You can login and create instances of reddit and supabase clients:

import redditharbor.login as login 

reddit_client = login.reddit(public_key=REDDIT_PUBLIC, secret_key=REDDIT_SECRET, user_agent=REDDIT_USER_AGENT)
supabase_client = login.supabase(url=SUPABASE_URL, private_key=SUPABASE_KEY)

Data Collection

After initialising an instance of the collect class, you can call its various functions to collect Reddit data.

from redditharbor.dock.pipeline import collect

collect = collect(reddit_client=reddit_client, supabase_client=supabase_client, db_config=DB_CONFIG)
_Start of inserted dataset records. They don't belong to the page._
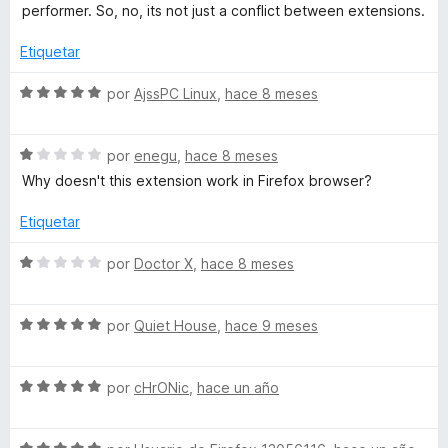
performer. So, no, its not just a conflict between extensions.
n
Etiquetar
s
S
por
AjssPC Linux
,
hace 8 meses
e
e
v
S
a
por
enegu
,
hace 8 meses
g
e
l
Why doesn't this extension work in Firefox browser?
v
o
u
a
r
Etiquetar
l
ó
r
o
c
S
por
Doctor X
,
hace 8 meses
r
o
e
ó
a
n
v
c
5
S
a
por
Quiet House
,
hace 9 meses
o
d
e
l
n
e
v
o
1
5
S
a
por
cHrONic
,
hace un año
r
d
e
l
ó
e
v
o
c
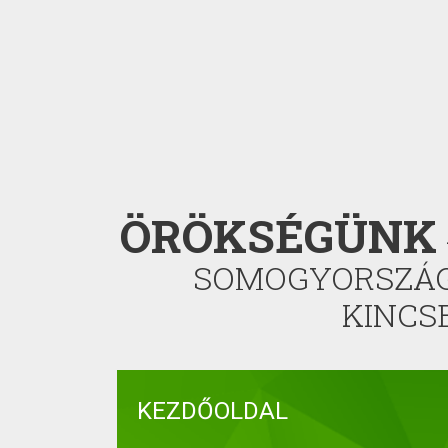
ÖRÖKSÉGÜNK
SOMOGYORSZÁ
KINCS
KEZDŐOLDAL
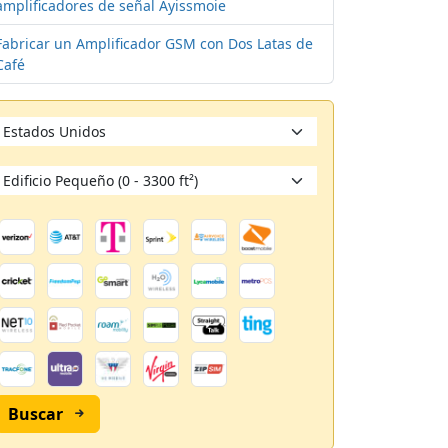
amplificadores de señal Ayissmoie
Fabricar un Amplificador GSM con Dos Latas de
Café
Buscar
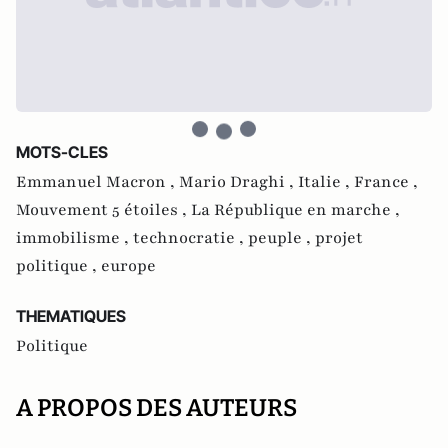
MOTS-CLES
Emmanuel Macron ,
Mario Draghi ,
Italie ,
France ,
Mouvement 5 étoiles ,
La République en marche ,
immobilisme ,
technocratie ,
peuple ,
projet
politique ,
europe
THEMATIQUES
Politique
A PROPOS DES AUTEURS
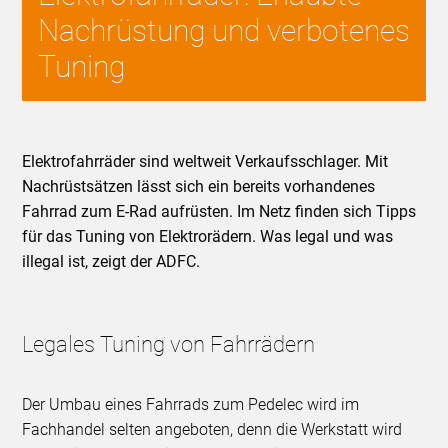
Nachrüstung und verbotenes
Tuning
Elektrofahrräder sind weltweit Verkaufsschlager. Mit
Nachrüstsätzen lässt sich ein bereits vorhandenes
Fahrrad zum E-Rad aufrüsten. Im Netz finden sich Tipps
für das Tuning von Elektrorädern. Was legal und was
illegal ist, zeigt der ADFC.
Legales Tuning von Fahrrädern
Der Umbau eines Fahrrads zum Pedelec wird im
Fachhandel selten angeboten, denn die Werkstatt wird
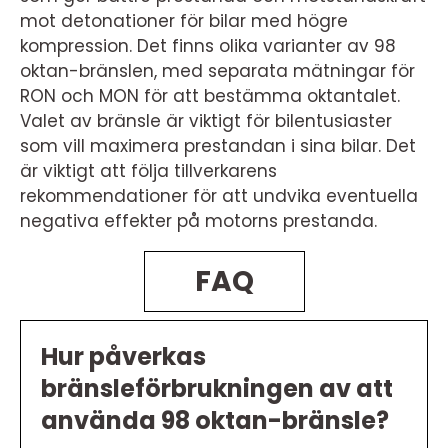
mot detonationer för bilar med högre
kompression. Det finns olika varianter av 98
oktan-bränslen, med separata mätningar för
RON och MON för att bestämma oktantalet.
Valet av bränsle är viktigt för bilentusiaster
som vill maximera prestandan i sina bilar. Det
är viktigt att följa tillverkarens
rekommendationer för att undvika eventuella
negativa effekter på motorns prestanda.
FAQ
Hur påverkas
bränsleförbrukningen av att
använda 98 oktan-bränsle?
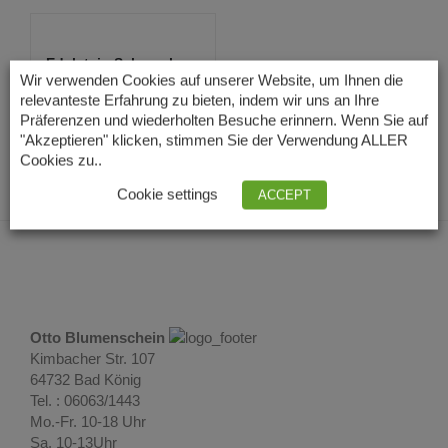
Edelstein Schmuck
Howlith Ohrclip
Wir verwenden Cookies auf unserer Website, um Ihnen die
19,00
€
23,00
€
–
relevanteste Erfahrung zu bieten, indem wir uns an Ihre
Präferenzen und wiederholten Besuche erinnern. Wenn Sie auf
Lieferzeit: 3 – 5 Tage
"Akzeptieren" klicken, stimmen Sie der Verwendung ALLER
Cookies zu..
Cookie settings
ACCEPT
Otto Blumenschein
Kimbacher Str. 107
64732 Bad König
Tel. : 06063/1443
Mo.-Fr. 10-18 Uhr
Sa. 10-13Uhr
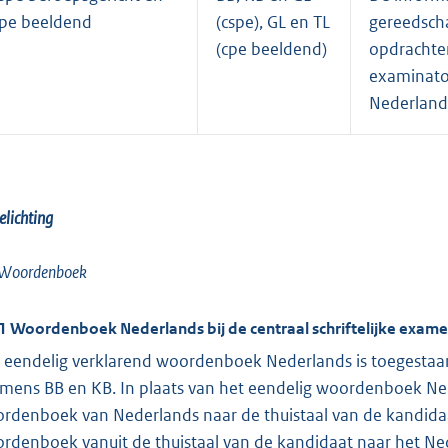
pe beeldend
(cspe), GL en TL
gereedsch
(cpe beeldend)
opdrachten
examinato
Nederlands
elichting
 Woordenboek
.1 Woordenboek Nederlands bij de centraal schriftelijke exame
 eendelig verklarend woordenboek Nederlands is toegestaan bi
mens BB en KB. In plaats van het eendelig woordenboek N
rdenboek van Nederlands naar de thuistaal van de kandidaa
rdenboek vanuit de thuistaal van de kandidaat naar het Ned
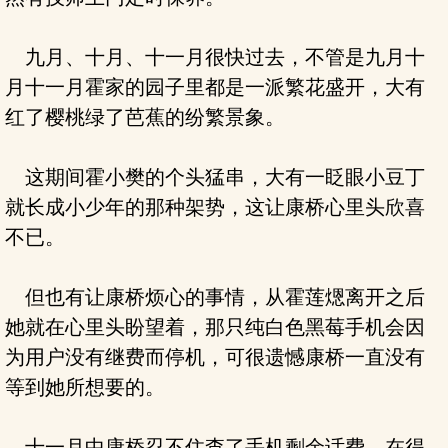
九月、十月、十一月很快过去，不管是九月十
月十一月霍家的园子里都是一派繁花盛开，大有
红了樱桃绿了芭蕉的纷繁景象。
这期间霍小樊的个头猛串，大有一眨眼小豆丁
就长成小少年的那种架势，这让康桥心里头欣喜
不已。
但也有让康桥烦心的事情，从霍莲煾离开之后
她就在心里头盼望着，那只纯白色黑莓手机会因
为用户没有继费而停机，可很遗憾康桥一直没有
等到她所想要的。
十一月中康桥忍不住查了手机剩余话费，在得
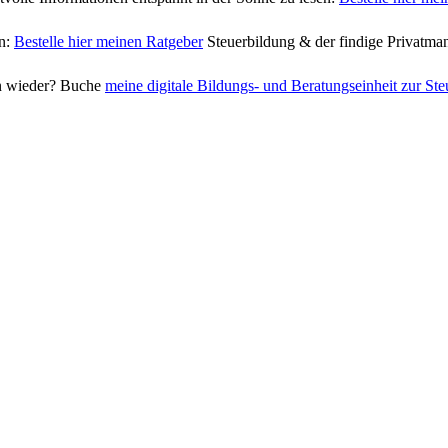
en:
Bestelle hier meinen Ratgeber
Steuerbildung & der findige Privatma
nn wieder? Buche
meine digitale Bildungs- und Beratungseinheit zur Ste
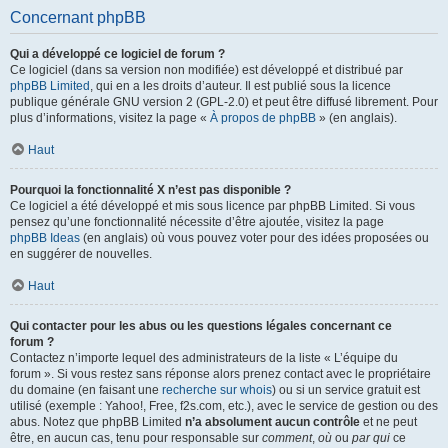
Concernant phpBB
Qui a développé ce logiciel de forum ?
Ce logiciel (dans sa version non modifiée) est développé et distribué par
phpBB Limited
, qui en a les droits d’auteur. Il est publié sous la licence
publique générale GNU version 2 (GPL-2.0) et peut être diffusé librement. Pour
plus d’informations, visitez la page «
À propos de phpBB
» (en anglais).
Haut
Pourquoi la fonctionnalité X n’est pas disponible ?
Ce logiciel a été développé et mis sous licence par phpBB Limited. Si vous
pensez qu’une fonctionnalité nécessite d’être ajoutée, visitez la page
phpBB Ideas
(en anglais) où vous pouvez voter pour des idées proposées ou
en suggérer de nouvelles.
Haut
Qui contacter pour les abus ou les questions légales concernant ce
forum ?
Contactez n’importe lequel des administrateurs de la liste « L’équipe du
forum ». Si vous restez sans réponse alors prenez contact avec le propriétaire
du domaine (en faisant une
recherche sur whois
) ou si un service gratuit est
utilisé (exemple : Yahoo!, Free, f2s.com, etc.), avec le service de gestion ou des
abus. Notez que phpBB Limited
n’a absolument aucun contrôle
et ne peut
être, en aucun cas, tenu pour responsable sur
comment
,
où
ou
par qui
ce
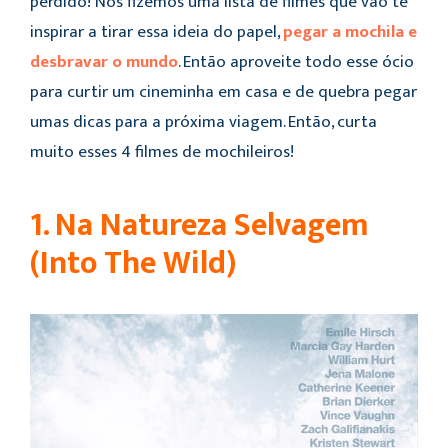
perdido! Nós fizemos uma lista de filmes que vão te
inspirar a tirar essa ideia do papel,
pegar a mochila e
desbravar o mundo
. Então aproveite todo esse ócio
para curtir um cineminha em casa e de quebra pegar
umas dicas para a próxima viagem. Então, curta
muito esses 4 filmes de mochileiros!
1. Na Natureza Selvagem
(Into The Wild)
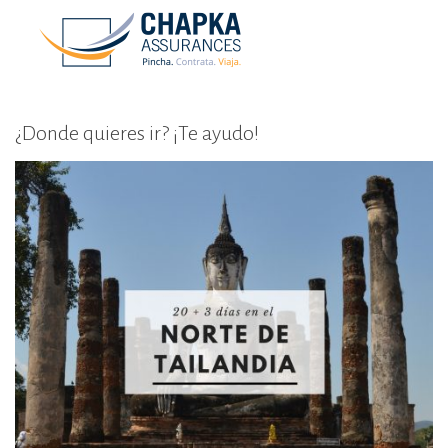
¿Donde quieres ir? ¡Te ayudo!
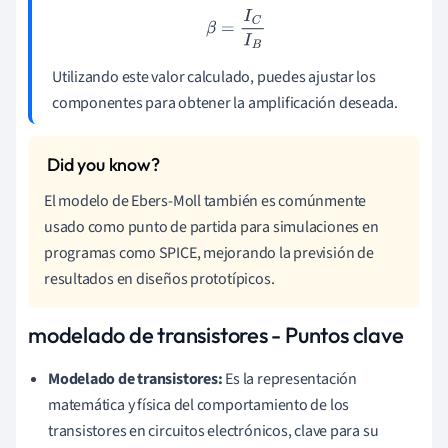
β
=
I
C
I
B
Utilizando este valor calculado, puedes ajustar los
componentes para obtener la amplificación deseada.
El modelo de Ebers-Moll también es comúnmente
usado como punto de partida para simulaciones en
programas como SPICE, mejorando la previsión de
resultados en diseños prototípicos.
modelado de transistores - Puntos clave
Modelado de transistores:
Es la representación
matemática y física del comportamiento de los
transistores en circuitos electrónicos, clave para su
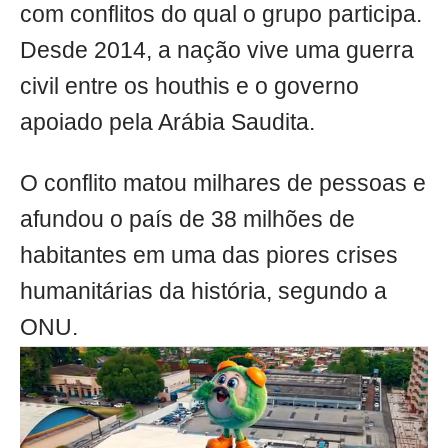
com conflitos do qual o grupo participa.
Desde 2014, a nação vive uma guerra
civil entre os houthis e o governo
apoiado pela Arábia Saudita.
O conflito matou milhares de pessoas e
afundou o país de 38 milhões de
habitantes em uma das piores crises
humanitárias da história, segundo a
ONU.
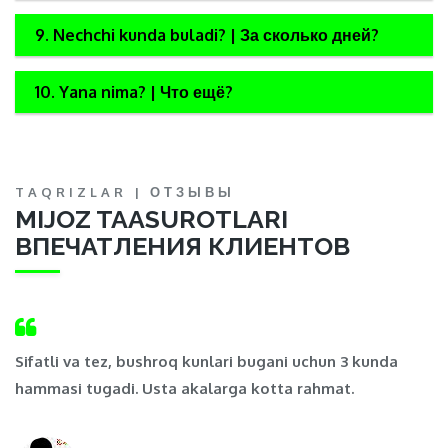
9. Nechchi kunda buladi? | За сколько дней?
10. Yana nima? | Что ещё?
TAQRIZLAR | ОТЗЫВЫ
MIJOZ TAASUROTLARI
ВПЕЧАТЛЕНИЯ КЛИЕНТОВ
,
Sifatli va tez, bushroq kunlari bugani uchun 3 kunda
Ma
hammasi tugadi. Usta akalarga kotta rahmat.
t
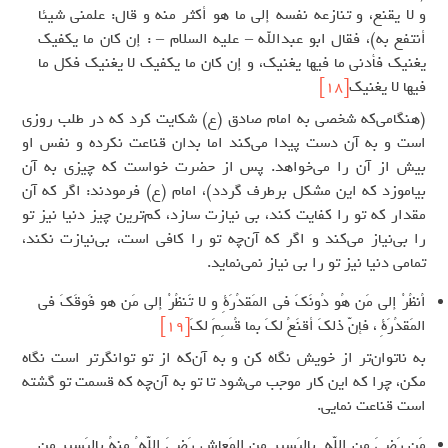
و لا يقنع، و تنازعه نفسه إلي ما هو أكثر منه و قال: علمني شيئا
أنتفع به)، فقال ابو عبدالله – عليه السلام – : إن كان ما يكفيك
يغنيك فأدني ما فيها يغنيك، و إن كان ما يكفيك لا يغنيك فكل ما
فيها لا يغنيك
[18]
(هنگامی‌که شخصی به امام صادق (ع) شکایت کرد که در طلب روزی
است و به آن دست پیدا می‌کند اما بدان قناعت نکرده و نفس او
بیش از آن را می‌خواهد. پس از حضرت خواست که چیزی به آن
بیاموزد که این مشکل برطرف گردد)، امام (ع) فرمودند: اگر که آن
مقدار که تو را کفایت کند، بی نیازت سازد، کم‌ترین چیز دنیا نیز تو
را بی‌نیاز می‌کند و اگر که آن‌چه تو را کافی است، بی‌نیازت نکند،
تمامی دنیا نیز تو را بی نیاز نمی‌نماید.
اُنظُرْ إلى مَن هُو دُونَكَ في المَقدُرَةِ و لا تَنظُرْ إلى مَن هو فَوقَكَ في
المَقدُرَةِ ، فإنّ ذلكَ أقنَعُ لكَ بما قُسِمَ لكَ
[19]
به ناتوان‌تر از خویش نگاه کن و به آن‌که از تو توانگرتر است نگاه
مکن، چرا که این کار موجب می‌شود تا تو به آن‌چه که قسمت تو گشته
است قناعت نمایی.
مَن رَضِيَ مِن اللّه ِ بِاليَسيرِ مِن المَعاشِ رَضِيَ اللّه ُ مِنهُ بِاليَسيرِ مِن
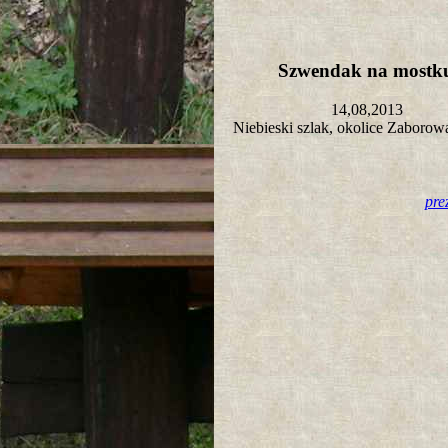
Szwendak na most
14,08,2013
Niebieski szlak, okolice Zaboro
pre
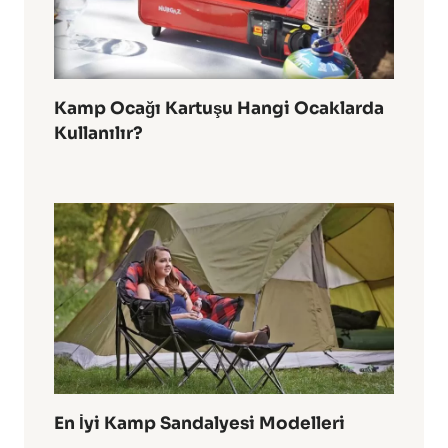
Kamp Ocağı Kartuşu Hangi Ocaklarda
Kullanılır?
En İyi Kamp Sandalyesi Modelleri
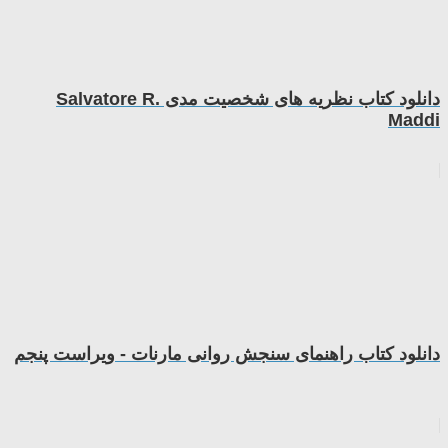
دانلود کتاب نظریه های شخصیت مدی Salvatore R.
Maddi
دانلود کتاب راهنمای سنجش روانی مارنات - ویراست پنجم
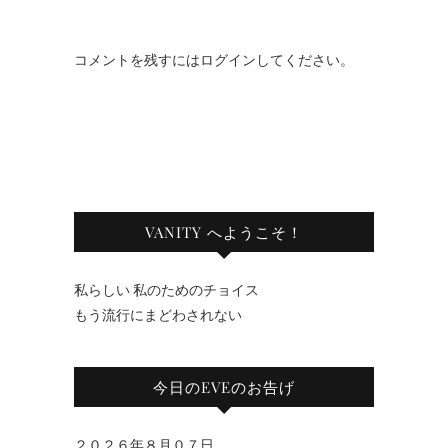
コメントを残すにはログインしてください。
VANITY へようこそ！
私らしい 私のためのチョイス
もう流行にまどわされない
今日のEVEのお告げ
２０２６年８月０７日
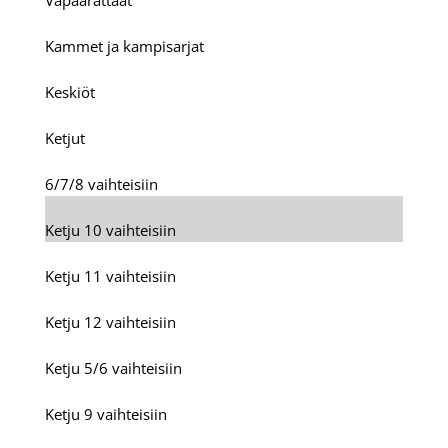
Vapaarattaat
Kammet ja kampisarjat
Keskiöt
Ketjut
6/7/8 vaihteisiin
Ketju 10 vaihteisiin
Ketju 11 vaihteisiin
Ketju 12 vaihteisiin
Ketju 5/6 vaihteisiin
Ketju 9 vaihteisiin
For example, to collect submissions and associated user data from specified subreddits:

subreddits = ["python", "learnpython"]
sort_types = ["hot", "top"] 
collect.subreddit_submission(subreddits, sort_types, limit=5)

This will collect the 5 hottest and 5 top submissions from r/python and r/learnpython, along with the associated user data, and store them in the configured database tables. If you would like to anonymise any pii data, set mask_pii as True.

collect.subreddit_submission(subreddits, sort_types, limit=5, mask_pii=True)

For further use cases - ranging from collecting subreddit-based data, collecting keyword-based data and database-driven data collection, to downloading data and updating data - please refer to our documentation.